Source (.stk / .pl / -e '...')
│
▼
┌─────────────┐ ┌─────────────┐ ┌──────────────┐
│ lexer.rs │────▶│ parser.rs │────▶│ compiler.rs │
│ (4,187) │ │ (22,790) │ │ (9,894) │
│ Tokenizer │ │ AST node │ │ 347 opcodes │
│ heredocs │ │ variants │ │ const fold │
│ regex lit │ │ prec climb │ │ reg alloc │
│ q/qq/qw/qr │ │ whitelist │ │ peephole │
└─────────────┘ └─────────────┘ └──────┬───────┘
│
┌────────────────────┤
│ │
▼ ▼
┌──────────────┐ ┌──────────────┐
│ vm.rs │ │ jit.rs │
│ (11,648) │ │ (5,174) │
│ Bytecode VM │ │ Cranelift │
│ reg + stack │ │ block JIT │
│ hot detect │────▶│ native code │
│ exc unwind │◀────│ deopt stubs │
└──────┬───────┘ └──────────────┘
│
▼
┌───────────────────┐
│ builtins.rs │
│ (43,806) │
│ 10,459 builtins │
│ 11,191 spellings │
│ + extended │
│ (12,643) │
│ + math_wolfram* │
│ (58,672 / 82 f) │
└─────────┬─────────┘
│
┌────────────────┼─────────────────┐
│ │ │
┌──────▼──────┐ ┌──────▼──────┐ ┌──────▼──────┐
│ value.rs │ │ scope.rs │ │ parallel │
│ (5,050) │ │ (3,270) │ │ (4,803) │
│ NaN-boxed │ │ my/local/ │ │ pmap/pgrep │
│ StrykeValue │ │ oursync │ │ rayon work │
└─────────────┘ └─────────────┘ └─────────────┘
&BUILTIN INVENTORY
Builtins are partitioned at build time by build.rs, which scans strykelang/parser.rs and strykelang/builtins.rs to generate CORE_CATEGORY_MAP (Perl 5 core), EXT_CATEGORY_MAP (stryke extensions), and ALL_CATEGORY_MAP (every callable spelling, primaries plus aliases); language keywords (if, my, sub, fn, …) live in a separate hand-curated KEYWORDS table.
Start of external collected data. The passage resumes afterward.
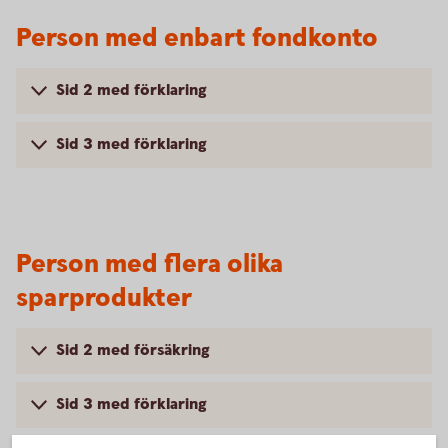
Person med enbart fondkonto
Sid 2 med förklaring
Sid 3 med förklaring
Person med flera olika
sparprodukter
Sid 2 med försäkring
Sid 3 med förklaring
The reflection tables back the runtime %b / %k / %all / %pc / %e / %a / %d / %c / %p hashes (plus their %stryke::* long-form aliases) under the disjoint-union invariant %all = %a + %b + %k. At runtime stryke also exposes %parameters (zsh-style live binding view) and per-package stashes (%main::, %Foo::) refreshed lazily on read.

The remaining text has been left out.